Reformed theology has not always adjusted well to different cultural settings. Sometimes it was an unexpected affinity with Confucianism, or a promise of education and its apparent connection with modernity which  attracted people in Asia and Africa to what this part of the Christian family appeared to offer. This engagement carried a risk of a rational faith which did not easily engage people’s hearts as much as their minds and their economic concerns. Yet the strengths and weaknesses of what Reformed Christians brought to mission around the world have also enriched the family understanding of what it is to be Christian.


In a small way this course has helped introduce us to the story of this Reformed and Presbyterian family, the reality of its diversity, and the enduring nature of a surprising number of its core beliefs and values.

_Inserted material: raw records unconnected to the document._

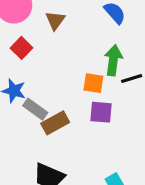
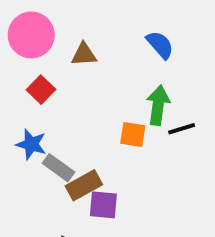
brown triangle: (55, 20) -> (84, 54), turned 50
purple square: (101, 112) -> (103, 205), moved

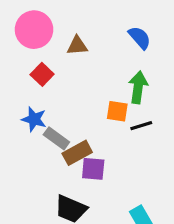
black line: (182, 129) -> (141, 126), moved

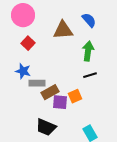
brown triangle: (77, 46) -> (63, 30), moved, size x1.5
orange square: (117, 111) -> (75, 96), moved, turned -32
gray rectangle: (56, 138) -> (37, 83), turned -35

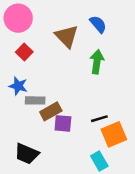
brown triangle: (63, 30) -> (67, 36), turned 50
black line: (90, 75) -> (99, 119), moved
orange square: (75, 96) -> (114, 134), moved, size x1.5
black trapezoid: (46, 127) -> (27, 154), moved

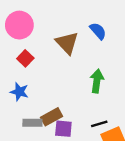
green arrow: (97, 62) -> (97, 81), moved
gray rectangle: (35, 100) -> (32, 123), moved

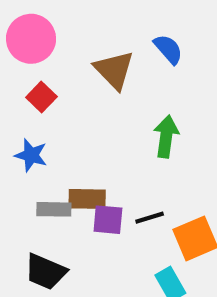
brown rectangle: (52, 117) -> (87, 199), turned 30
black line: (99, 124) -> (150, 218), moved

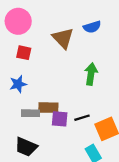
blue semicircle: (168, 49) -> (92, 27), turned 114
red square: (41, 97) -> (24, 53), turned -32
blue star: (31, 155) -> (18, 84), turned -30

I hope we see it as a stream in the story of God’s Church which has a future as well as a past. In the worship, organisation, and mission of the church in an era of change we are influenced by our context, the responses of other Christians to that context, and by the inheritance of our spiritual heritage. This means that in the future the names may be different and yet the contribution of the Reformed heritage will continue, if at times like a not so dormant gene for red hair, it reappears unexpectedly. There may be other stories like the one I heard of a Northland town where Pentecostal young adults with a Presbyterian background came to the point in their new church where convictions about ordered process and leadership and a teaching ministry were things that they rediscovered and re-appropriated some years after they had rebelled against them!

In a situation where identity in a post-denominational post-modern age easily takes its cues from popular models of spirituality, often without much regard to the importance of heritage, I hope that the Reformed story has also served to help connect you and the Church where you are not only to this particular family, but also to the wider family of the people of God, and the vocation you have in it.